明治六年の政変から台湾出兵、江華島事件

 征韓論争は天皇が朝鮮への使節派遣を無期延期したことで決着しました。公家の岩倉具視が天皇に意見をしたと言われています。岩倉は倒幕の密勅にも関わったとされています。

 

 

 論争に敗れた征韓派の参議たちは一斉に下野しました。西郷隆盛・板垣退助・後藤象二郎・副島種臣・江藤新平の5人です。参議とは現在でいう大臣のようなもので、当時9人がその地位にありました。そこから5人が消えたのです。これは後に明治六年の政変と呼ばれました。下野した5人はこののち反政府運動を展開していくことになります。

 

 

 いっぽう政府に残った大久保利通は内務省を設置してその長官である内務卿に就任しました。これは大久保が、政府の事実上のトップに立ったということを意味します。なぜなら太政大臣の三条実美や右大臣の岩倉具視は役職だけを考えれば大久保より上ですが、ふたりとも公家出身という身分が優先されていて実力者とは言い切れなかったからです。

 

 

 そのうえ内務省は、民営事業の育成にはじまり地方行政や警察までも管理する重要な省庁でした。大久保のライバルたちがいっせいに辞めた時期でもありますので、権力の集中はかなりのものがあったことが予測されます。

 

 

 この大久保と西郷隆盛と木戸孝允の3人は「維新の三傑」とよばれています。このときに西郷が下野しましたが、木戸孝允も翌年1874年に下野しています。台湾出兵に反対したからです。台湾出兵は征韓論争で「内治優先」をとなえた人たちが中心となってとなえたものだったのです。かなり矛盾していることがわかると思います。

 

 

 そして翌年、江華島事件でさらに矛盾はすすみます。1875年に明治政府は軍艦を朝鮮に派遣し首都の漢城(現在のソウル)のすぐそばの江華島を測量して朝鮮を挑発しました。そして江華島の守備兵から発砲をうけると応戦し、江華島の砲台を破壊しました。翌年、日朝修好条規が結ばれました。これは朝鮮にとって不平等な条約で、主な内容は次の3つです。
@ 朝鮮の自主独立の承認
A 釜山・仁川・元山の開港
B 日本の領事裁判権の承認と関税免除  

 

このように結局、大久保政権は朝鮮に軍隊を派遣し開国させたのです。

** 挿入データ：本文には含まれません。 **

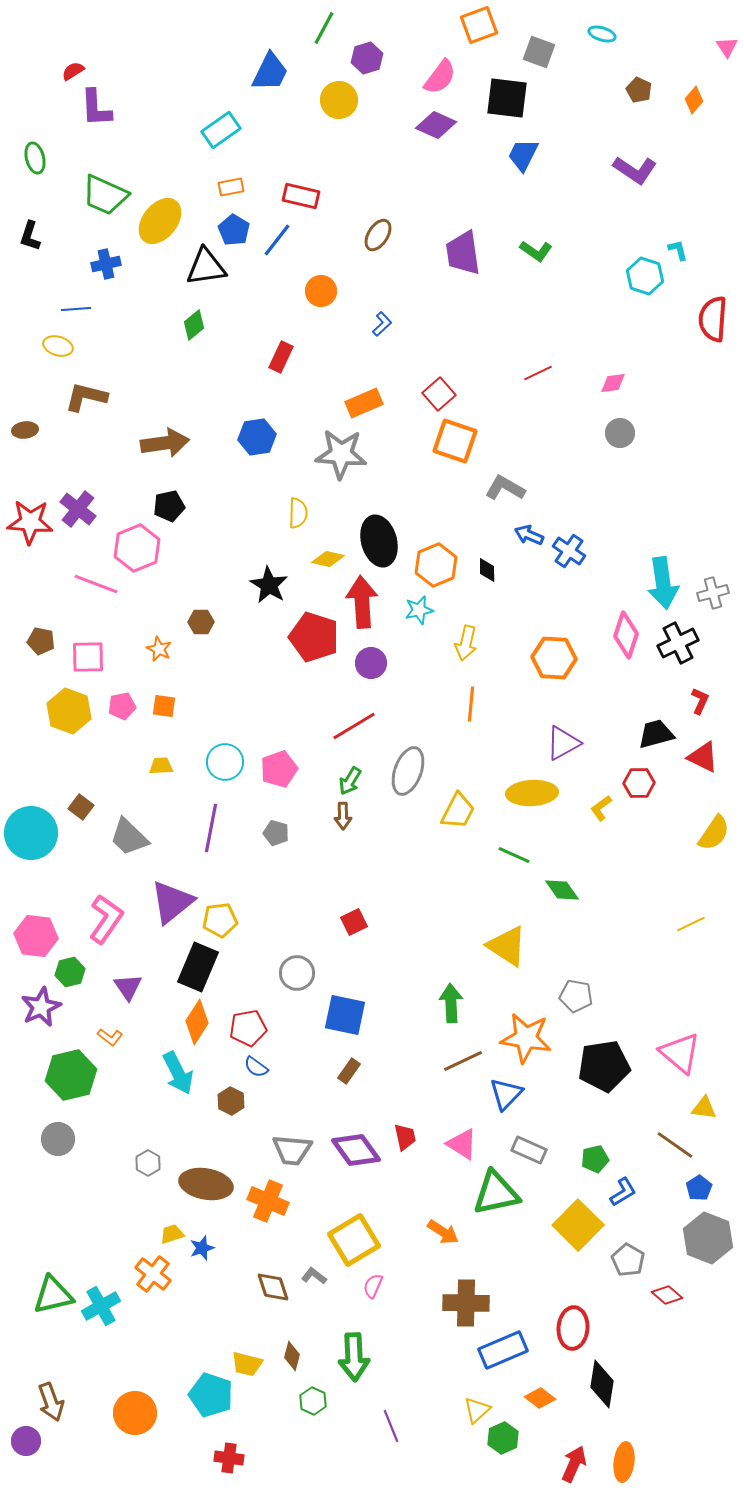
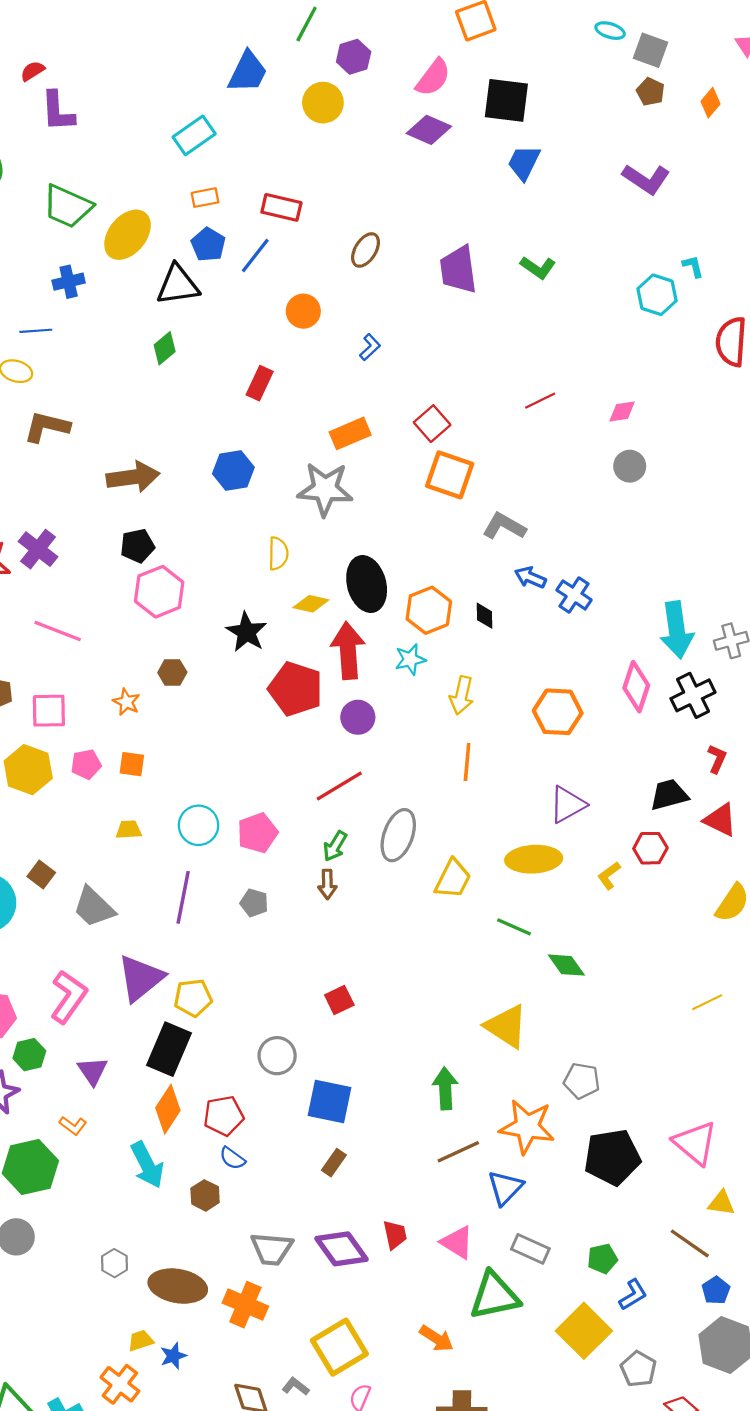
gray square: (539, 52) -> (650, 50), moved
pink hexagon: (137, 548) -> (159, 592), moved

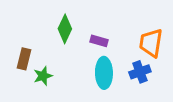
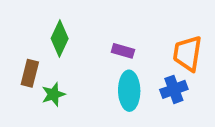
green diamond: (65, 29) -> (60, 38), moved

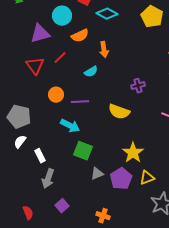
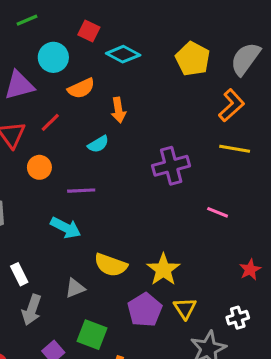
purple cross: (138, 86) -> (171, 166), size x1.6
orange circle: (56, 95) -> (39, 167), moved
yellow semicircle: (119, 112) -> (111, 265), moved
green square: (83, 151) -> (92, 335), moved
gray triangle: (97, 174) -> (75, 288), moved
yellow triangle: (147, 178) -> (185, 308), turned -42

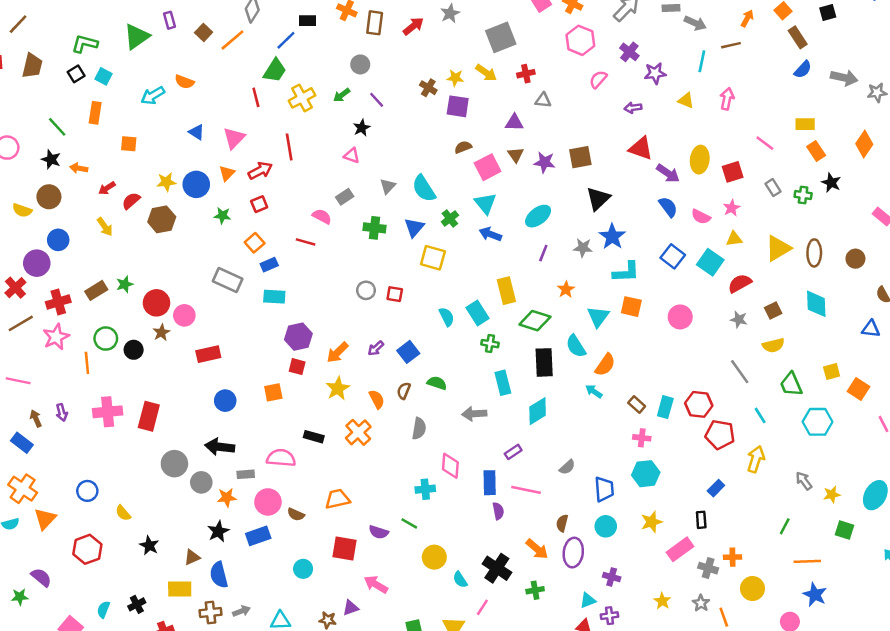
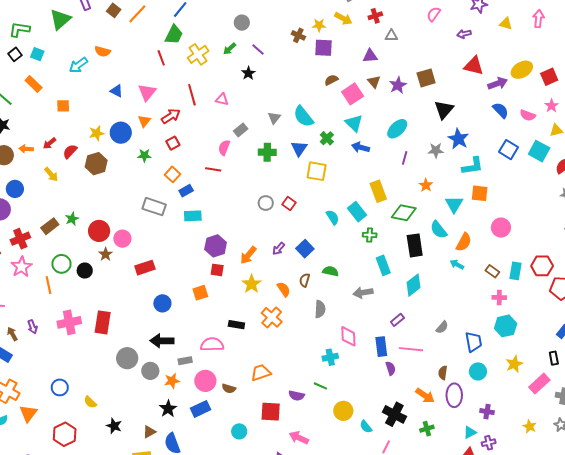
orange rectangle: (95, 113) -> (34, 84), turned -48
pink triangle: (352, 156) -> (222, 99), moved
yellow ellipse: (700, 160) -> (522, 70), turned 60
purple star: (544, 162) -> (398, 85), turned -30
orange arrow: (79, 168) -> (26, 149), moved
purple arrow: (668, 173) -> (498, 83), turned -48
pink semicircle: (322, 216) -> (224, 148), turned -91
red square: (395, 294) -> (289, 204), turned 32
pink circle: (680, 317) -> (501, 228), moved

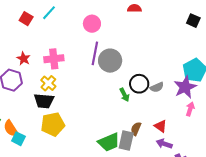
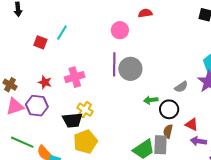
pink circle: (92, 24) -> (120, 30), moved
yellow cross: (48, 83) -> (85, 110), moved
black circle: (139, 84) -> (169, 109), moved
green arrow: (124, 95) -> (151, 100), turned 120

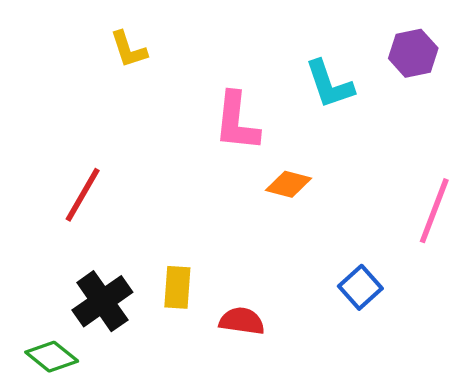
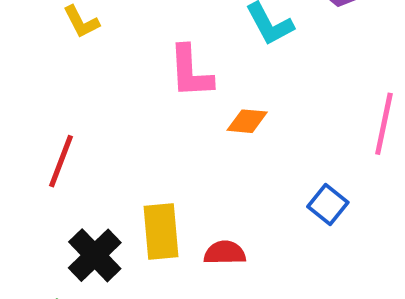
yellow rectangle: (177, 287) -> (161, 232), size x1.4

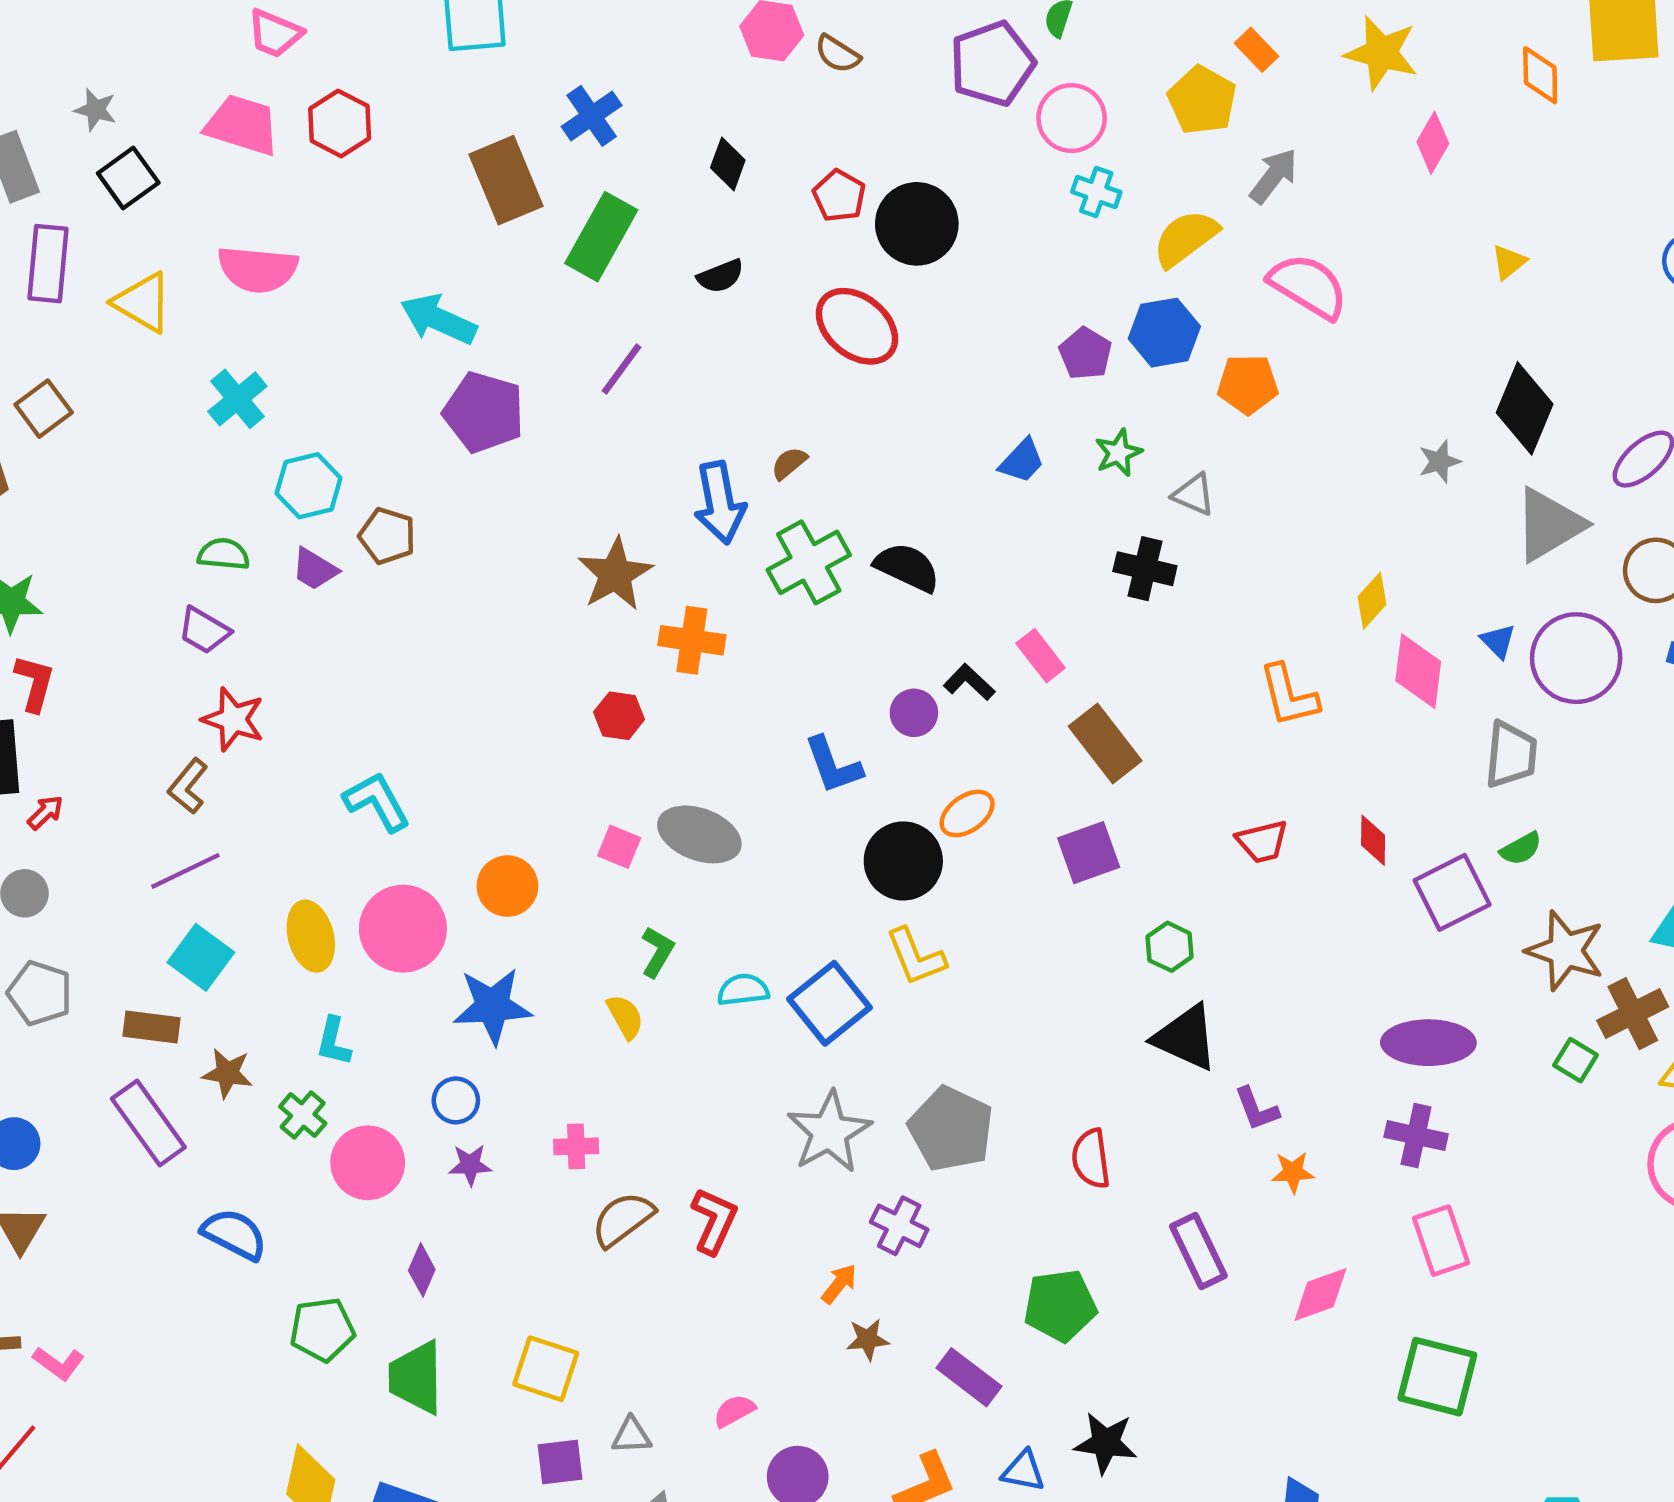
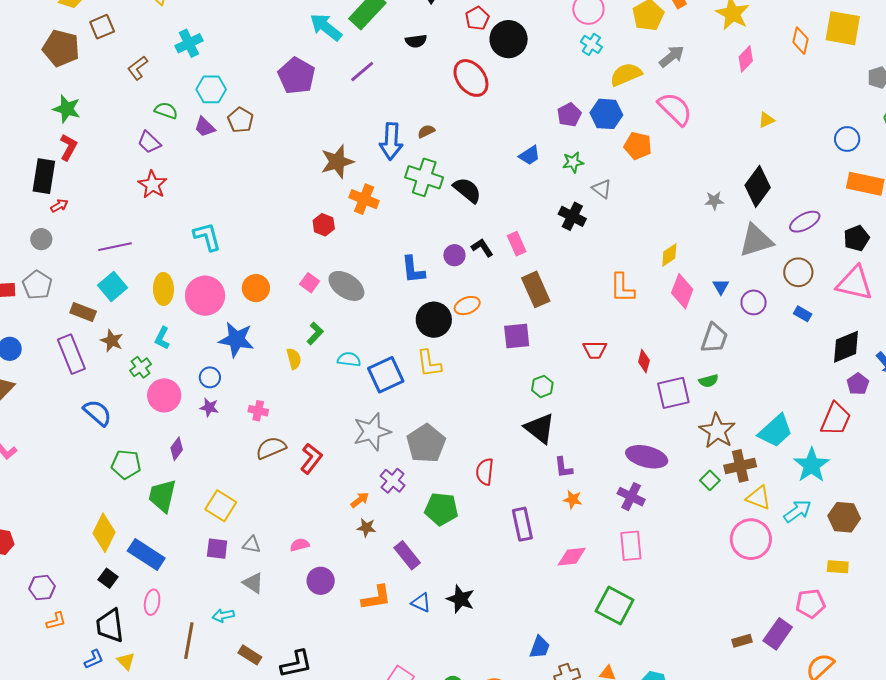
cyan arrow: (438, 319) -> (326, 27), moved
green cross: (809, 562) -> (424, 177), turned 33
purple circle: (1576, 658) -> (754, 302), size x0.6
brown L-shape: (188, 786) -> (138, 68), moved
green pentagon: (1060, 1305) -> (441, 509), moved

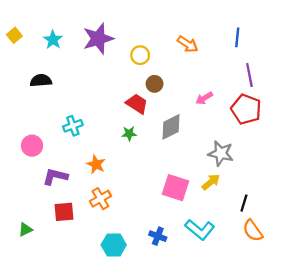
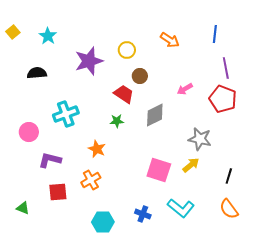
purple star: (98, 39) -> (89, 61), moved
cyan cross: (73, 126) -> (66, 114), size x1.4
orange star: (96, 164) -> (97, 149), moved
black line: (244, 203) -> (229, 176), moved
green triangle: (25, 230) -> (23, 208), turned 48

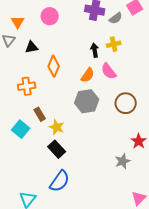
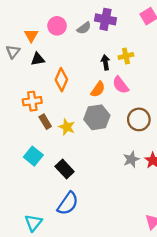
gray semicircle: (116, 18) -> (84, 28), moved
orange triangle: (18, 22) -> (31, 36), moved
brown rectangle: (40, 114) -> (45, 122), moved
yellow star: (57, 127) -> (67, 127), moved
cyan square: (21, 129) -> (33, 156), moved
gray star: (123, 161) -> (131, 159), moved

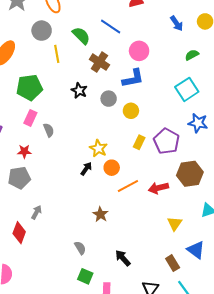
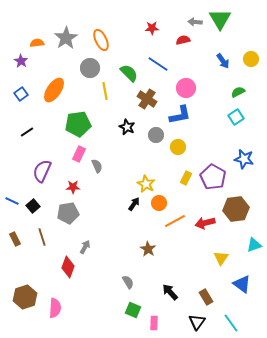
cyan square: (187, 89) -> (236, 117), moved, size x0.7
brown rectangle: (173, 263) -> (206, 297), moved

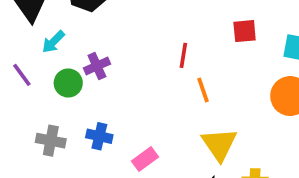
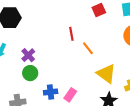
green circle: (68, 83) -> (30, 73), moved
blue cross: (99, 136) -> (51, 92), moved

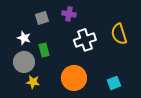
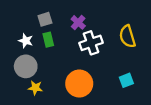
purple cross: (69, 14) -> (78, 22), moved, turned 32
green rectangle: (44, 50) -> (48, 40), moved
cyan square: (114, 83) -> (126, 80), moved

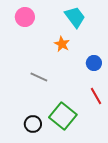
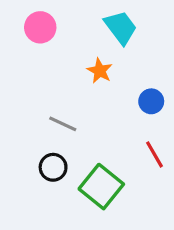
black circle: (33, 124) -> (53, 167), moved

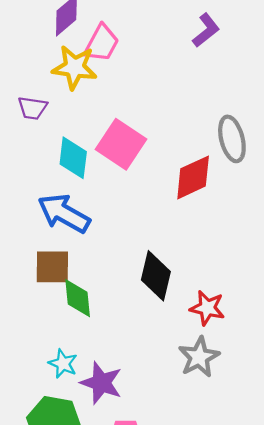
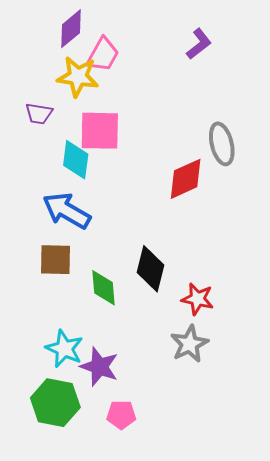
pink square: (121, 144) -> (100, 131), moved, turned -33
green diamond: (78, 298) -> (104, 288), moved
cyan star: (63, 364) -> (64, 349), size x1.4

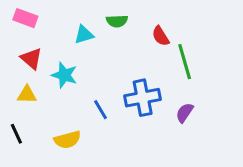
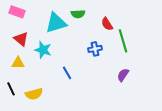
cyan triangle: (84, 35) -> (56, 23), size x1.6
blue cross: (143, 98) -> (95, 49), moved, size x0.6
yellow semicircle: (67, 140) -> (34, 94), moved

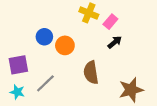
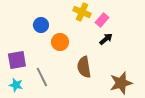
blue circle: (44, 37) -> (41, 25), moved
gray line: (45, 83) -> (42, 77), turned -72

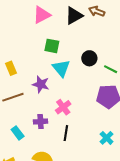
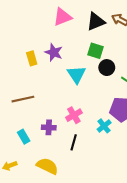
green square: (52, 46) -> (95, 51), moved
yellow rectangle: (11, 68) -> (32, 58), moved
purple star: (41, 84) -> (54, 52), moved
cyan cross: (107, 138) -> (104, 126), moved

しかも日本が欧米列強に押し付けられていた領事裁判権を認めさせ、関税をとることも認めませんでした。
 この時点で内治優先という考え方は見えなくなっています。士族の不満などの理由もあったようですが、大久保たちと西郷たち留守組との権力争いが絡んでいたと考えるほうが自然かもしれません。